Load balancing active web socket connections in kubernetes

Hello community!

While working on a project we faced the issue to have a proper load balancing with a massive amount of open web socket connections within our kubernetes cluster managed with traefik. Imagine you have 4 running instances of a web socket backend running and clients can connect to an instance over a load balancer. The other direction would be to trigger messages over these active client connections also over a separate client using the same backend. After setting up everything properly two challenges appeared:

  • Have a reliable connection from the websocket client to the backend to send the websocket requests to the correct backend instance: The solution we found was sticky sessions, working for us.

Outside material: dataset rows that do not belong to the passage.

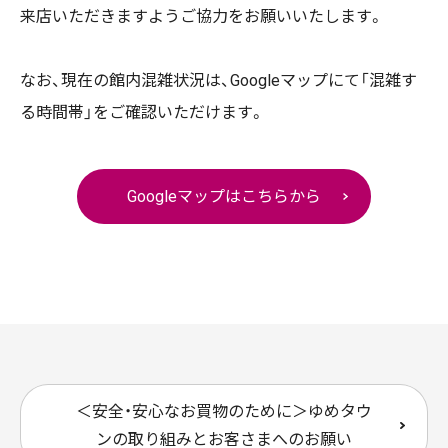
来店いただきますようご協力をお願いいたします。
なお、現在の館内混雑状況は、Googleマップにて「混雑す
る時間帯」をご確認いただけます。
Googleマップはこちらから
＜安全・安心なお買物のために＞ゆめタウ
ンの取り組みとお客さまへのお願い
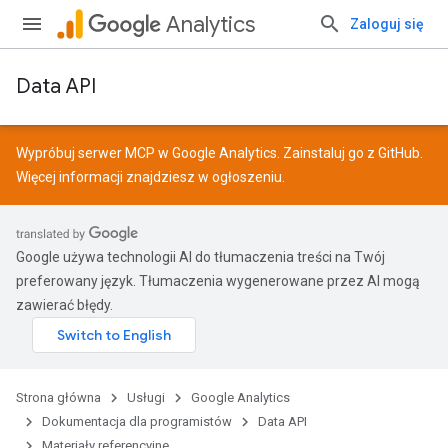
Analytics
Zaloguj się
Data API
Wypróbuj serwer MCP w Google Analytics. Zainstaluj go z
GitHub
.
Więcej informacji znajdziesz w
ogłoszeniu
.
Google używa technologii AI do tłumaczenia treści na Twój
preferowany język. Tłumaczenia wygenerowane przez AI mogą
zawierać błędy.
Strona główna
Usługi
Google Analytics
Dokumentacja dla programistów
Data API
Materiały referencyjne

  • Send from a different client requests to the same websocket backend to trigger actions over an existing websocket connection of an active client device:

  1. Possible solution would be to implement the pub/sub pattern that the backend will create an topic foreach web socket client and subscribes to it in order to handle messages published over this specific topic and send them to the connected client.

  2. Another solution we thought about was to implement a traefik middleware/plugin to directly distribute the requests to the right kubernetes instance with the existing web socket connection based on a session token, kind of a load balancing mechanism to solve this persistent connection problem. Therefore some kind of mechanism needs to be implemented to remember foreach new client connection a session token and save it and a key value store in order to retrieve the instance and port where the client connection has been opened. Afterwards based on the session token the correct instance can be retrieved and the request can be forwarded to the existing websocket connection.

The question is now: Is it possible to implement the second solution with the current possibilities in traefik? If yes can this achieved by using the plugin and middleware mechanism?

Thanks in advance for your help!

Best regards